Le rapport 2024 de la coalition internationale Equal Measures révèle qu’entre 2019 et 2022 près de 40 % des pays ont régressé ou stagné en matière d’égalité. Ce recul est mondial et systémique : ces attaques, en s’en prenant aux libertés sexuelles et contraceptives, économiques et politiques, n’épargnent aucun pan de l’existence des femmes. L’autrice y voit un continuum de violences qui va des micro-agressions du quotidien au recul des droits les plus fondamentaux.
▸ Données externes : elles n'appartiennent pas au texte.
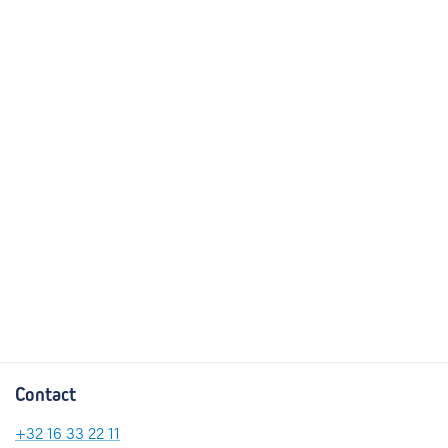
Contact
+32 16 33 22 11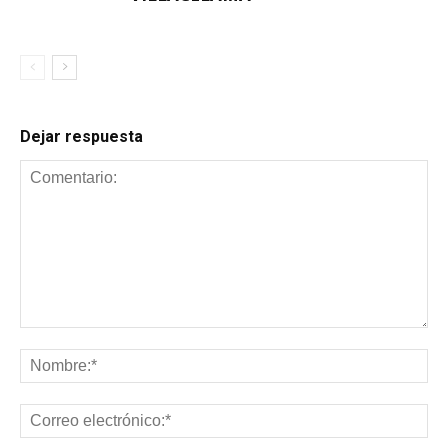
Dejar respuesta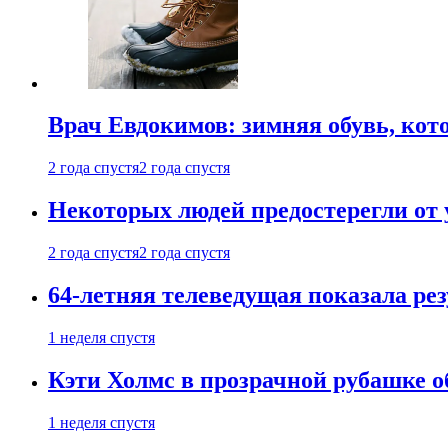
Врач Евдокимов: зимняя обувь, кото
2 года спустя
2 года спустя
Некоторых людей предостерегли от 
2 года спустя
2 года спустя
64-летняя телеведущая показала рез
1 неделя спустя
Кэти Холмс в прозрачной рубашке 
1 неделя спустя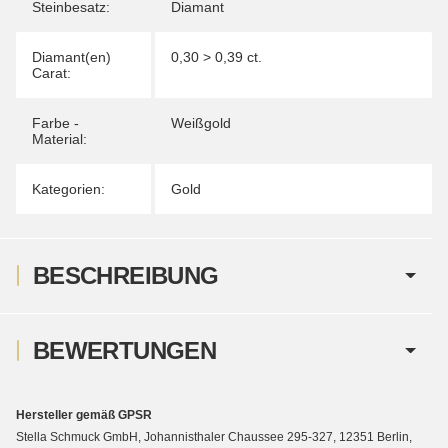
Steinbesatz:
Diamant
Diamant(en)
0,30 > 0,39 ct.
Carat:
Farbe -
Weißgold
Material:
Kategorien:
Gold
BESCHREIBUNG
BEWERTUNGEN
Hersteller gemäß GPSR
Stella Schmuck GmbH, Johannisthaler Chaussee 295-327, 12351 Berlin,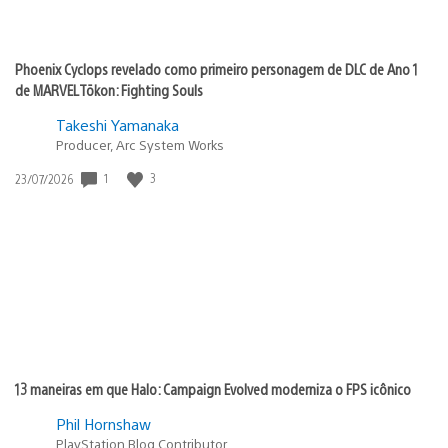
Phoenix Cyclops revelado como primeiro personagem de DLC de Ano 1
de MARVEL Tōkon: Fighting Souls
Takeshi Yamanaka
Producer, Arc System Works
Data
1
3
23/07/2026
de
publicação:
13 maneiras em que Halo: Campaign Evolved moderniza o FPS icônico
Phil Hornshaw
PlayStation Blog Contributor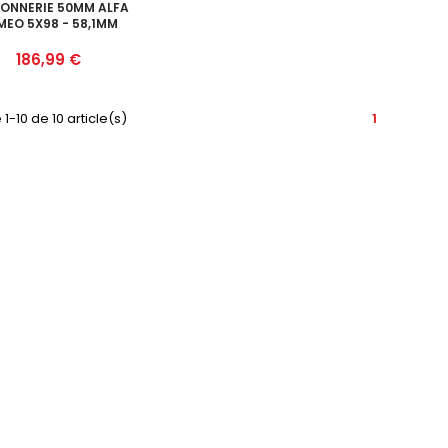
ONNERIE 50MM ALFA
MEO 5X98 - 58,1MM
Prix
186,99 €
1-10 de 10 article(s)
1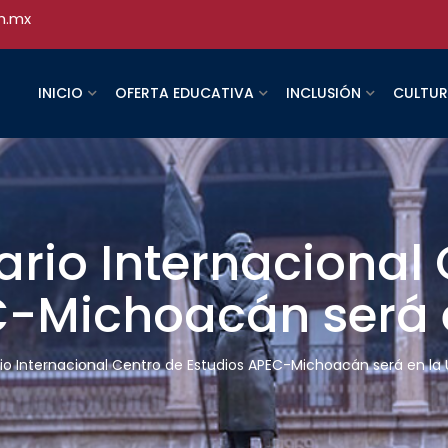
h.mx
INICIO
OFERTA EDUCATIVA
INCLUSIÓN
CULTU
rio Internacional 
C-Michoacán será
io Internacional Centro de Estudios APEC-Michoacán será en la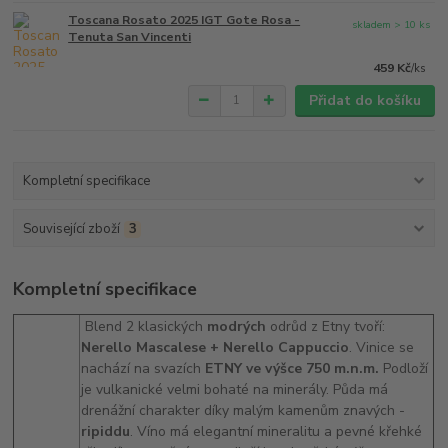
Toscana Rosato 2025 IGT Gote Rosa -
skladem > 10 ks
Tenuta San Vincenti
459 Kč
/
ks
Přidat do košíku
Kompletní specifikace
Související zboží
3
Kompletní specifikace
Blend 2 klasických
modrých
odrůd z Etny tvoří:
Nerello Mascalese + Nerello Cappuccio
. Vinice se
nachází na svazích
ETNY ve výšce 750 m.n.m.
Podloží
je vulkanické velmi bohaté na minerály. Půda má
drenážní charakter díky malým kamenům znavých -
ripiddu
. Víno má elegantní mineralitu a pevné křehké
Toutes ces choses participent d’un revanchisme masculin à dimension planétaire, soutenu par des discours réactionnaires de plus en plus répandus, et une culture populaire toujours encline à véhiculer des clichés sexistes.
Violaine de Filippis-Abate prend bien le soin de faire la distinction entre les théocraties afghane ou iranienne et les régimes autoritaires en occident : les situations « sont certes incomparables », reconnaît l’autrice. Mais on regrette parfois qu’elle insiste trop peu sur ces écarts et les spécificités des différents exemples cités dans l’ouvrage.
Un certain degré de misogynie
Cette régression généralisée n’est pas un « accident de l’histoire ». Ce phénomène résulte selon l’autrice d’une convergence entre des projets idéologiques qui, s’ils sont très différents les uns des autres – « le techno-libertarianisme, l’autoritarisme politique, le populisme identitaire et l’extrémisme religieux » – ont en commun un certain degré de misogynie. Elle pointe également la responsabilité d’hommes du monde entier, persuadés que le combat féministe serait désormais obsolète, excessif et inutilement bruyant.